Let x0 of type ι be given.
Let x1 of type ι be given.
Let x2 of type ι be given.
Let x3 of type ι → ο be given.
Let x4 of type ι → ο be given.
Let x5 of type ι → ο be given.
Assume H3:
PNoLe x0 x3 x1 x4.
Assume H4:
PNoLt x1 x4 x2 x5.
Apply unknownprop_a0b9870a33f18f7eb5aaf7ae107d529d6499166437a3535589b34653050e816a with
x0,
x1,
x3,
x4,
PNoLt x0 x3 x2 x5 leaving 3 subgoals.
The subproof is completed by applying H3.
Assume H5:
PNoLt x0 x3 x1 x4.
Apply unknownprop_6bb26b25b4b138d2d5816191bcd658afb4958cf8c28d95f1e213b943c7319173 with
x0,
x1,
x2,
x3,
x4,
x5 leaving 5 subgoals.
The subproof is completed by applying H0.
The subproof is completed by applying H1.

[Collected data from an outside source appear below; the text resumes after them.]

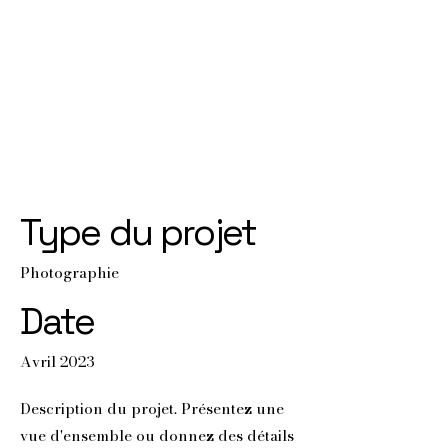
Titre du
projet
Type du projet
Photographie
Date
Avril 2023
Description du projet. Présentez une
vue d'ensemble ou donnez des détails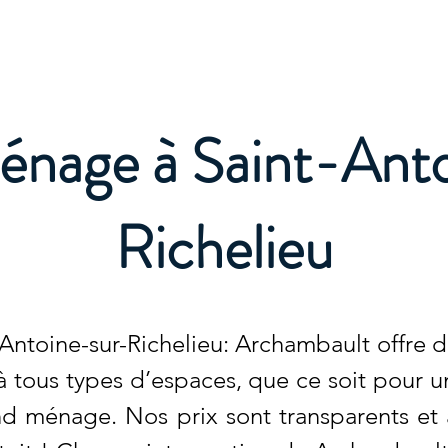
e
énage à Saint-Anto
Richelieu
toine-sur-Richelieu: Archambault offre de
 tous types d’espaces, que ce soit pour un
d ménage. Nos prix sont transparents et a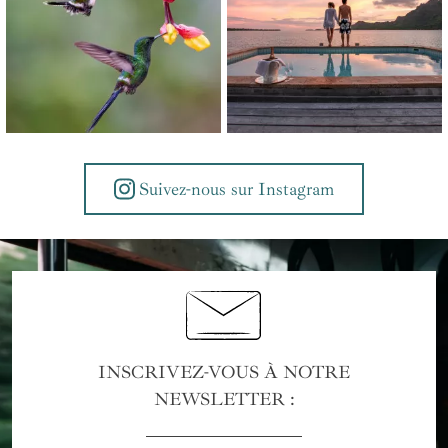
Suivez-nous sur Instagram
INSCRIVEZ-VOUS À NOTRE
NEWSLETTER :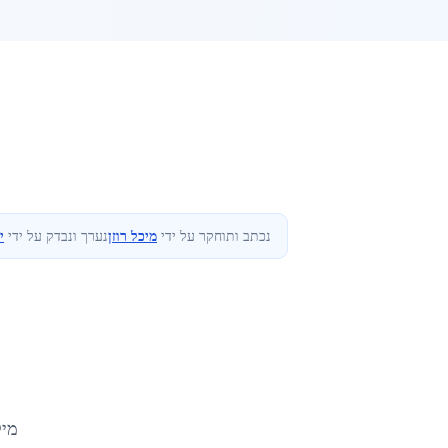
נכתב ותוחקר על ידי
מיכל רוזן
נערך ונבדק על ידי
י
מיק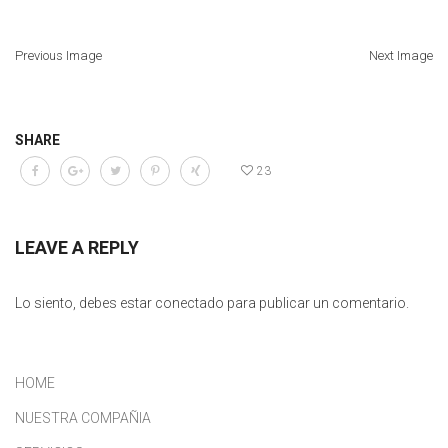
Previous Image
Next Image
SHARE
23
LEAVE A REPLY
Lo siento, debes estar
conectado
para publicar un comentario.
HOME
NUESTRA COMPAÑIA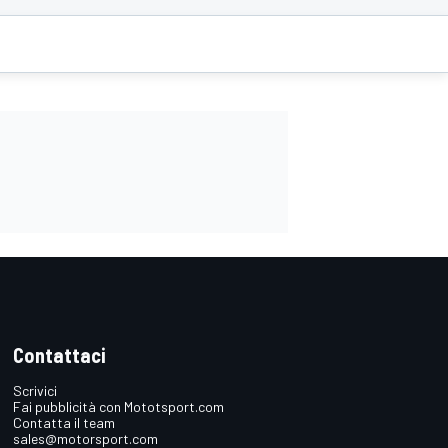
Contattaci
Scrivici
Fai pubblicità con Mototsport.com
Contatta il team
sales@motorsport.com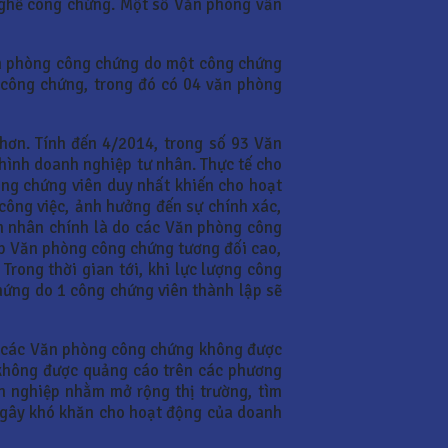
 nghề công chứng. Một số Văn phòng vẫn
ăn phòng công chứng do một công chứng
 công chứng, trong đó có 04 văn phòng
hơn. Tính đến 4/2014, trong số 93 Văn
hình doanh nghiệp tư nhân. Thực tế cho
ng chứng viên duy nhất khiến cho hoạt
công việc, ảnh hưởng đến sự chính xác,
ên nhân chính là do các Văn phòng công
ập Văn phòng công chứng tương đối cao,
rong thời gian tới, khi lực lượng công
chứng do 1 công chứng viên thành lập sẽ
ên các Văn phòng công chứng không được
 không được quảng cáo trên các phương
h nghiệp nhằm mở rộng thị trường, tìm
, gây khó khăn cho hoạt động của doanh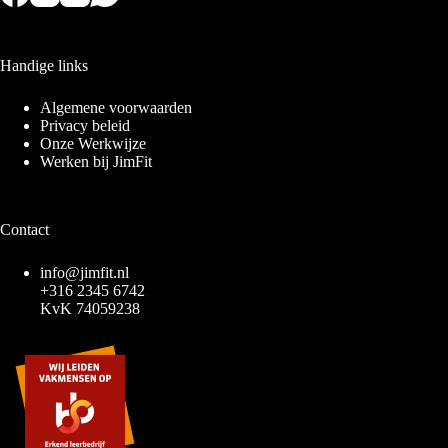
Handige links
Algemene voorwaarden
Privacy beleid
Onze Werkwijze
Werken bij JimFit
Contact
info@jimfit.nl
+316 2345 6742
KvK 74059238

The subproof is completed by applying H2.
The subproof is completed by applying H5.
The subproof is completed by applying H4.
Assume H5: x0 = x1.
Apply H5 with
λ x6 x7 . PNoLt x7 x3 x2 x5.
Apply unknownprop_48a8f82c26b065656db6bac0064b1ef0047f4abc8104b10440bc49b824b6ee3c with
x1,
x2,
x3,
x4,
x5 leaving 4 subgoals.
The subproof is completed by applying H1.
The subproof is completed by applying H2.
Apply H5 with
λ x6 x7 . PNoEq_ x6 x3 x4.
The subproof is completed by applying H6.
The subproof is completed by applying H4.